Tifo aviário em alerta vermelho

Publicado: 7 de julho de 2010
Por: Edir Nepomuceno Silva (Presidente da Facta - Fundação Apinco de Ciência e Tecnologia Avícolas)
Os olhos do antigo veterinário, experimentado e treinado em centenas de necropsias de aves, não poderiam estar enganados naquela tarde quando assistia a um dos seus clientes; integração de frangos, bem organizada e com excelente controle de biosseguridade. O quadro clínico, os sintomas, e, agora, as lesões, particularmente as dos fígados... Tudo lembrava uma doença há muito erradicada da moderna industria avícola. Mas, sua segurança e experiência eram suficientes para afirmar: É Tifo Aviário.
Esta história já seria grave se ficasse somente neste caso. Acontece que - embora guardado em forma de segredo sepulcral em função das graves conseqüências comerciais, econômicas e de imagem da empresa -, outros relatos recentes começaram a aparecer, tanto no Brasil como em outros países da America Latina. Estas informações ocultas e silenciosas escondem uma grave situação que se pretende levantar neste texto.
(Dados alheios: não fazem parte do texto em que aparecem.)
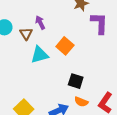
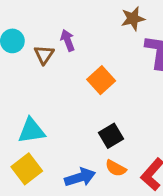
cyan triangle: (40, 55) -> (31, 131), moved
black square: (76, 81) -> (111, 136), turned 35

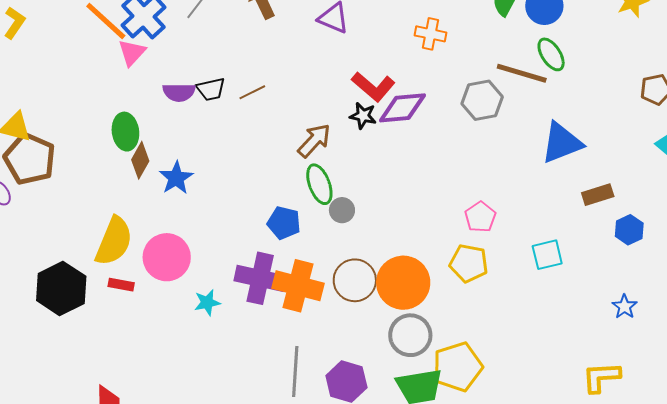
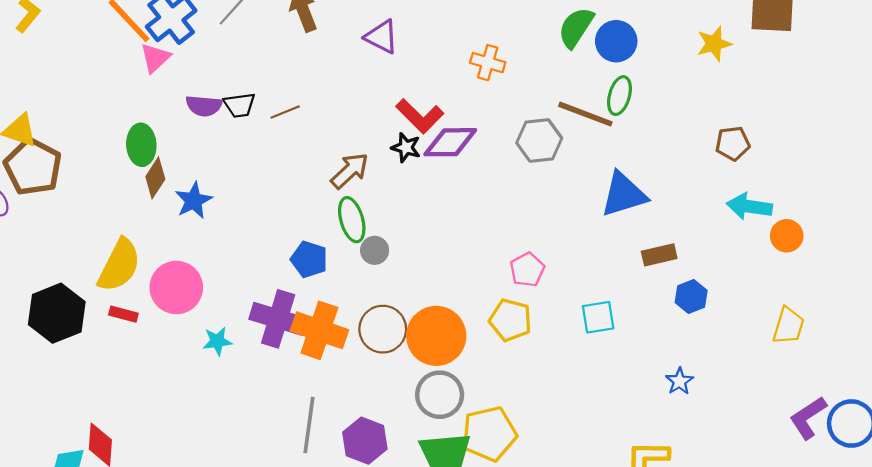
green ellipse: (551, 54) -> (619, 96), turned 44

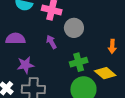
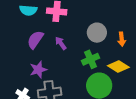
gray circle: (74, 28) -> (97, 33), moved
purple semicircle: (15, 39) -> (35, 40), moved, turned -48

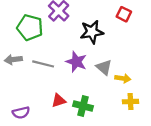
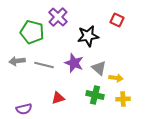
green cross: (83, 106) -> (95, 95), moved

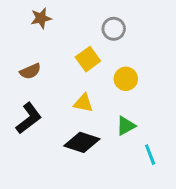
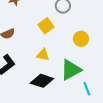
yellow circle: (126, 79) -> (81, 39), moved
green triangle: (126, 126) -> (71, 70), size x1.6

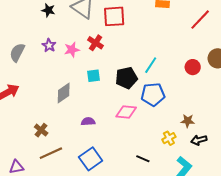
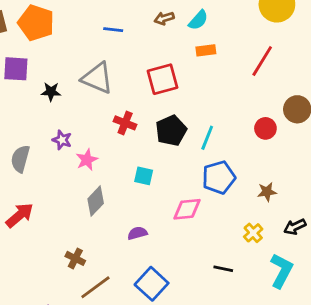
red square: (114, 16) -> (163, 79), moved
pink star: (72, 50) -> (87, 160), moved
cyan square: (93, 76) -> (144, 176), moved, turned 32
black pentagon: (126, 78) -> (171, 131), moved
brown star: (188, 121) -> (267, 192), moved

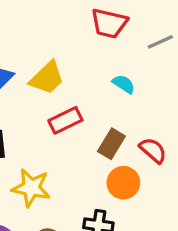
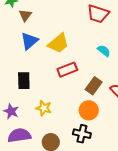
orange circle: (123, 183) -> (89, 110), moved
yellow star: (31, 188) -> (44, 108), size x0.7

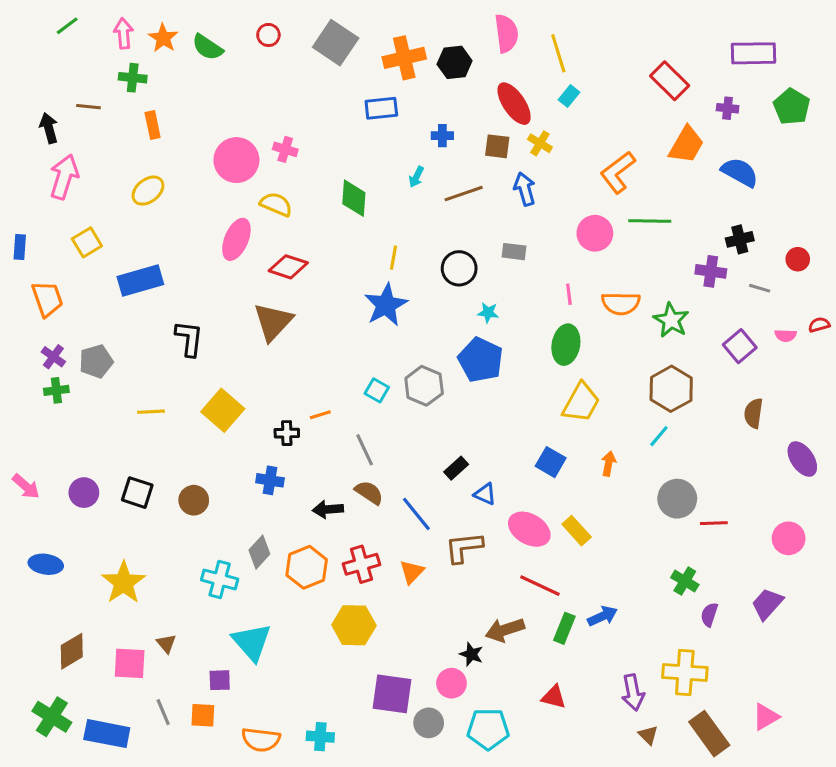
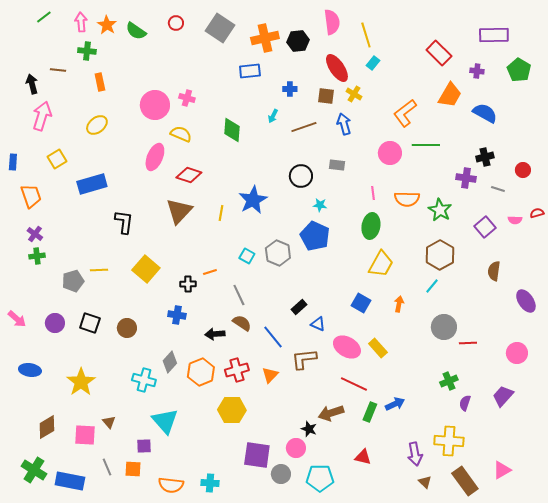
yellow line: (394, 258) -> (221, 213), moved
gray pentagon: (96, 361) -> (73, 281), moved
green cross: (685, 581) -> (449, 381), turned 36

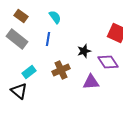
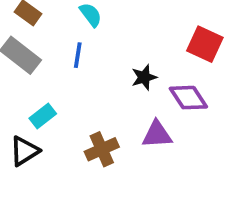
brown cross: (61, 70) -> (102, 149), moved
black triangle: (19, 91) -> (24, 151), turned 48

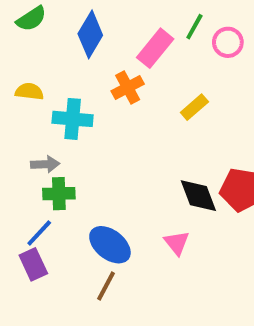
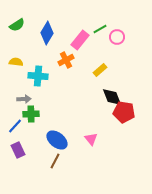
green line: (194, 27) -> (100, 29), turned 32
black diamond: (198, 196) -> (112, 97), moved
blue line: (39, 233) -> (15, 126), moved

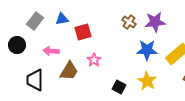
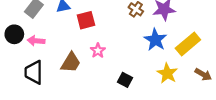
blue star: (147, 50) -> (155, 40), turned 30
pink arrow: (51, 51) -> (36, 41), moved
yellow star: (147, 81) -> (167, 73), moved

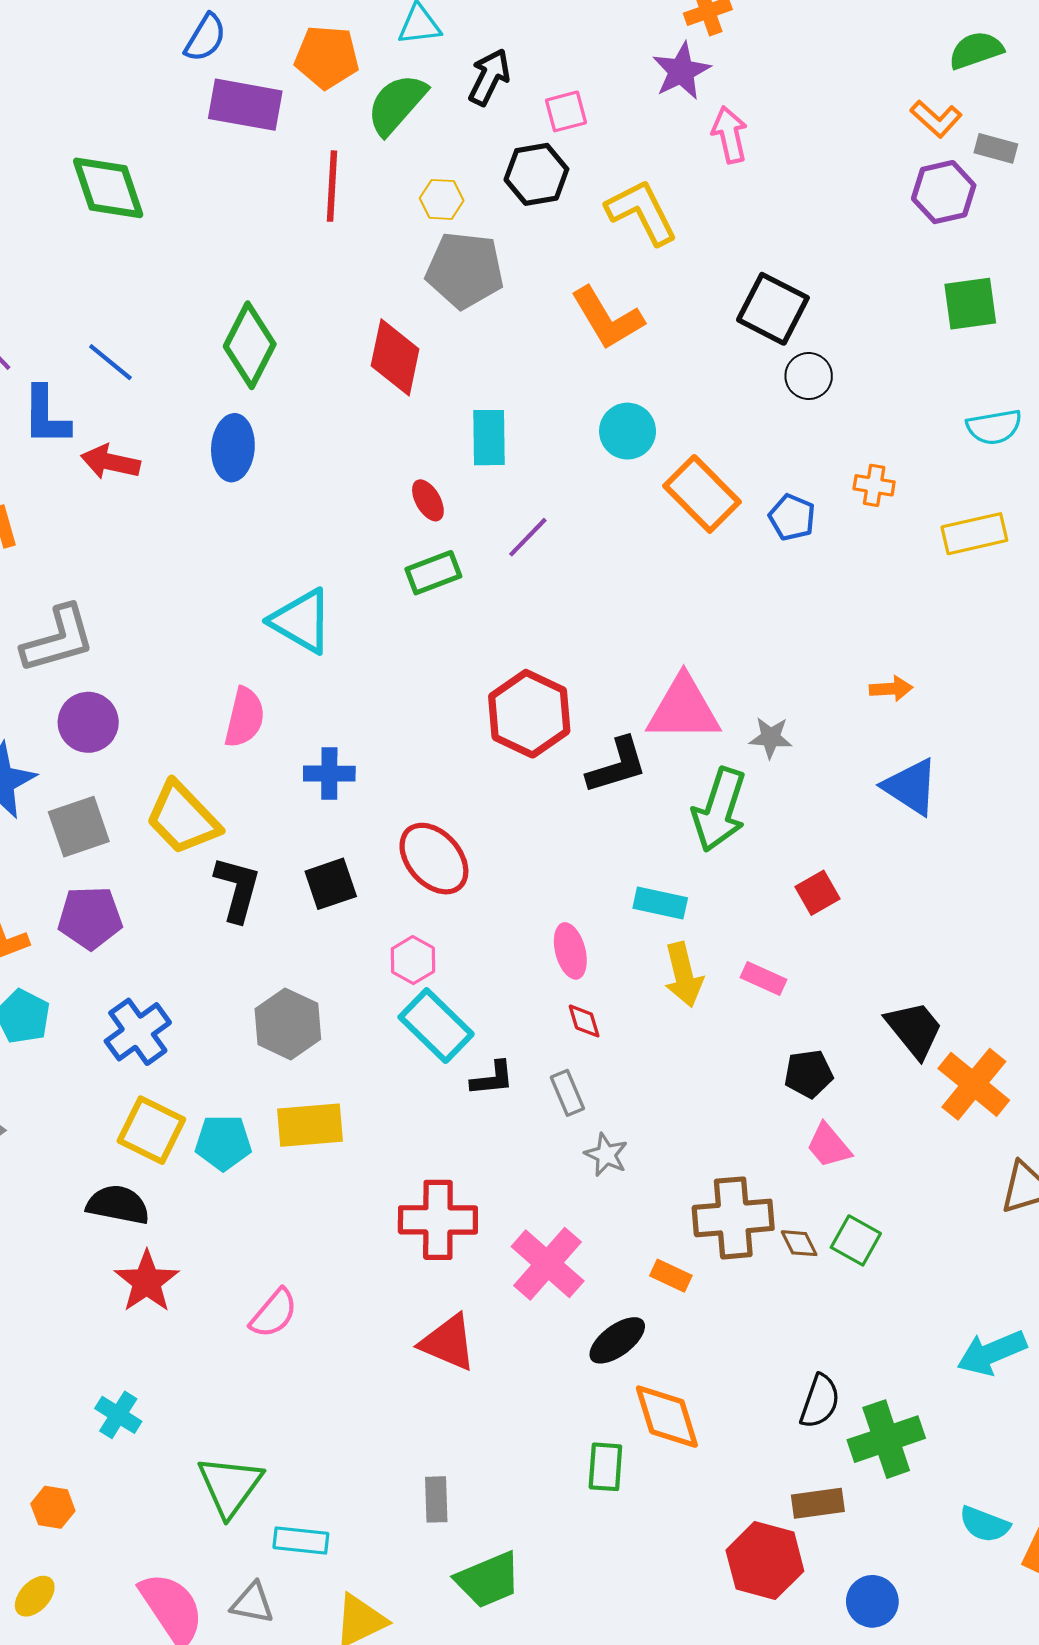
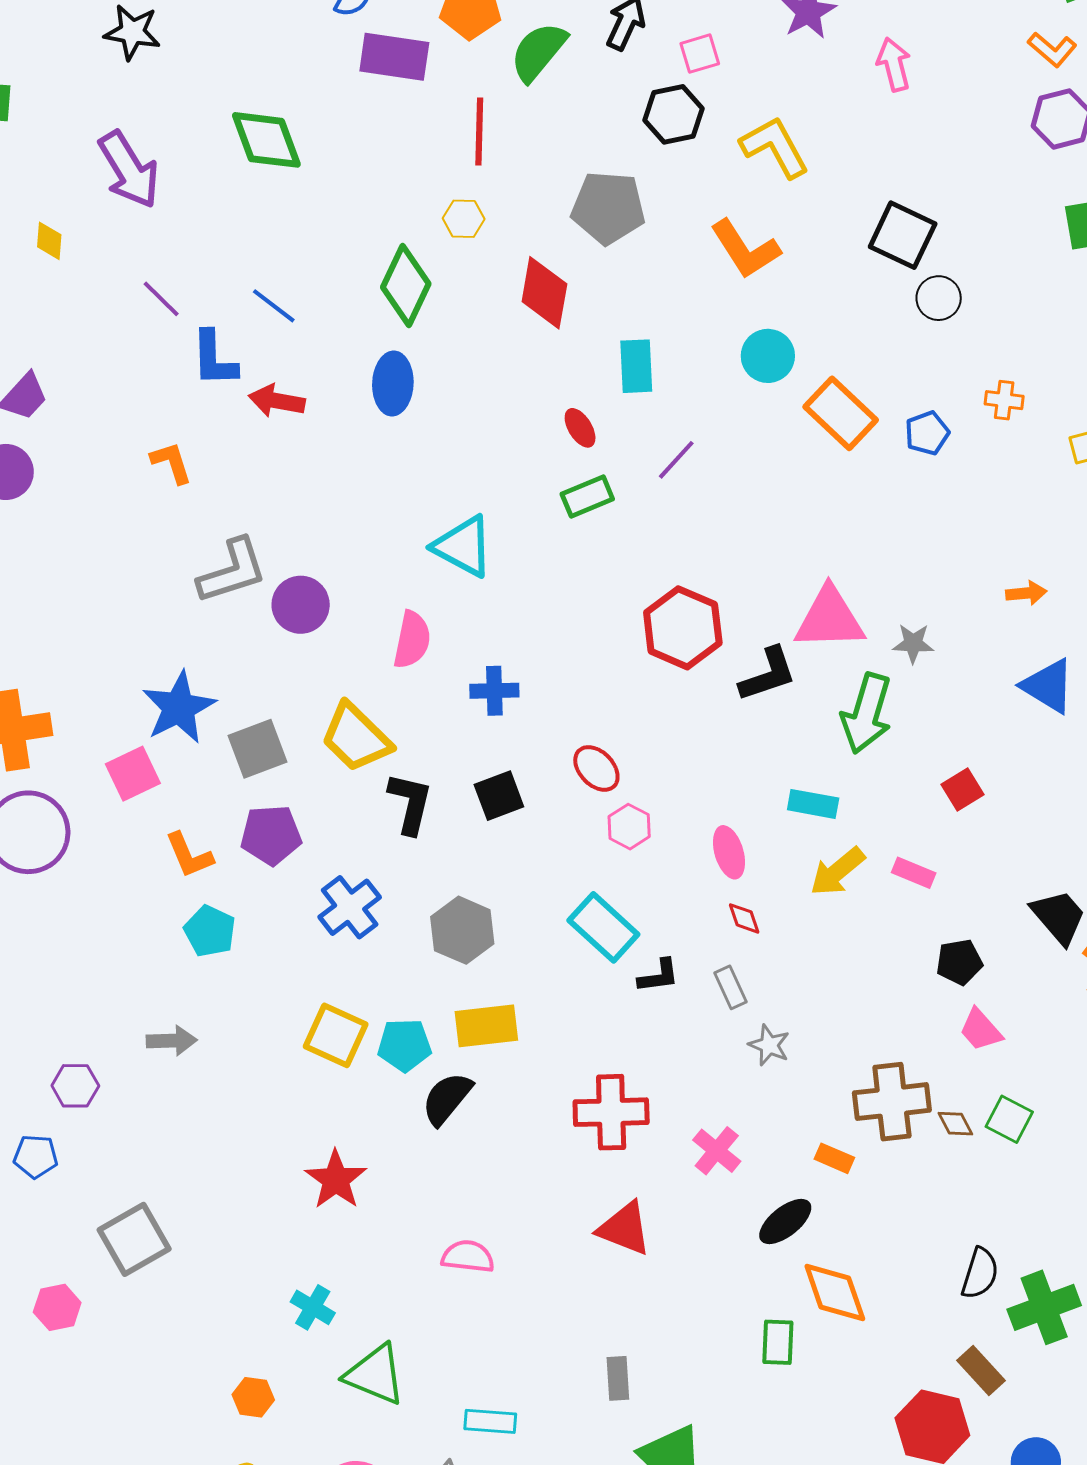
pink arrow: (730, 135) -> (894, 64), moved
yellow hexagon: (442, 199) -> (464, 219), moved
blue pentagon: (792, 517) -> (927, 433), turned 30
purple circle: (88, 722) -> (301, 605), moved
red ellipse: (434, 859) -> (596, 768), size x0.7
pink hexagon: (413, 960) -> (629, 827), moved
yellow arrow: (683, 975) -> (837, 872), turned 66
blue cross: (138, 1032) -> (350, 907), moved
black semicircle: (118, 1205) -> (447, 1099), moved, turned -60
pink cross: (548, 1264) -> (717, 1151), size x0.7
pink semicircle: (274, 1313) -> (468, 1257), moved, turned -122
green triangle: (230, 1486) -> (375, 1375), moved, turned -42
brown rectangle: (818, 1503) -> (981, 1371), turned 57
Um pouco sobre o Tifo Aviário
Tifo aviário é uma das poucas salmoneloses causadas por um sorovar extremamente adaptado ao hospedeiro: Salmonella Gallinarum. Somente as aves adoecem. A boa notícia nesta salmonelose - se é que se pode dizer "boa" para doença -, é que ela não constitui problema de saúde publica, pois não infecta o homem. Os sintomas nada têm de específicos. Sonolência, apatia, possíveis fezes brancas aderidas a penas da cloaca, posição postural de pingüim em algumas aves adultas em produção. Estas mostram mais os sinais clínicos que as aves jovens. Mortalidade muito variável, mas constante. Pode ser observada em frangos a partir de 30 dias de idade, mas, é mais comum em reprodutoras e poedeiras adultas.
O que chama a atenção, mesmo, no Tifo são as lesões, particularmente as do fígado (Fig. 1). Quase sempre aumentado de volume e com uma coloração mais escura, quase negra em alguns casos. Pontos branco-amarelados podem ser observados na sua superfície e se aprofundam no parênquima do órgão. Estas lesões se reproduzem no baço. O ovário pode apresentar alterações com a presença de gemas murchas, liquefeitas, hemorrágicas, desfeitas. Nódulos cardíacos e no peritônio podem ser esporadicamente observados.
A infecção por S. Gallinarum é, sempre, sistêmica. Sua presença intestinal é transitória - ao contrário das infecções paratifoides das aves -, resultante da eliminação da mesma na luz intestinal via bile. Portanto, há pouca excreção fecal da bactéria, e sua sobrevivência na cama ou meio ambiente é por curto período de tempo. Assim, sua transmissão é, essencialmente, via ovos ou transovariana. Mesmo assim, apenas alguns poucos ovos de lotes infectados albergam esta salmonela. A razão é que as galinhas infectadas deixam de botar ovos, rapidamente, pelas lesões ovarianas provocadas pela bactéria.
Teste de Pulorose.
Aves infectadas desenvolvem elevados títulos de anticorpos que são facilmente detectados na prova de soroaglutinação rápida (SAR) frente ao antígeno produzido com a bactéria íntegra inativada. Esta foi a base racional para o desenvolvimento do "Teste de Pulorose". Este teste consiste na realização do teste de SAR realizado sobre uma placa usando uma gota de sangue total e outra do antígeno colorido inativado produzido com cepa de S. Pullorum (tem a mesma composição antigênica somática da S. Gallinarum). Este teste era realizado na própria granja em 100% das aves dos nos lotes de reprodutoras antes do inicio do aproveitamento de ovos para incubação. As aves reagentes eram eliminadas do lote até completa negatividade comprovada por exames bacteriológicos. Usando deste procedimento, a avicultura livrou-se do Tifo há décadas.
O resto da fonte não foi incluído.